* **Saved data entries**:
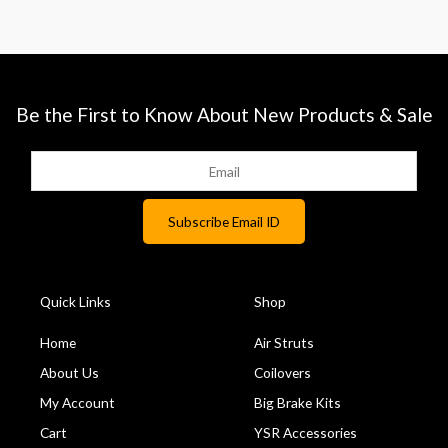
Be the First to Know About New Products & Sale
Quick Links
Shop
Home
Air Struts
About Us
Coilovers
My Account
Big Brake Kits
Cart
YSR Accessories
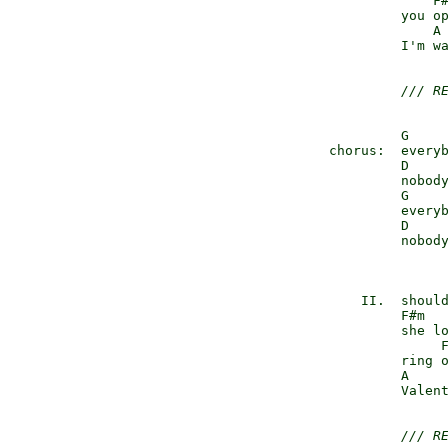
                  F#
              you op
                  A 
              I'm wa
/// R
              G     
     chorus:  everyb
              D     
              nobody
              G     
              everyb
              D     
              nobody
                    
         II.  should
              F#m   
              she lo
                   F
              ring o
              A     
              Valent
/// R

* **EXERCISE REQUIREMENTS**:
Copy out all the entries exactly. Images stay out of the copy.

* **RESULT OF THIS TASK**:
Be the First to Know About New Products & Sale
Quick Links
Shop
Home
Air Struts
About Us
Coilovers
My Account
Big Brake Kits
Cart
YSR Accessories
                  F#
              you op
                  A 
              I'm wa
/// R
              G     
     chorus:  everyb
              D     
              nobody
              G     
              everyb
              D     
              nobody
                    
         II.  should
              F#m   
              she lo
                   F
              ring o
              A     
              Valent
/// R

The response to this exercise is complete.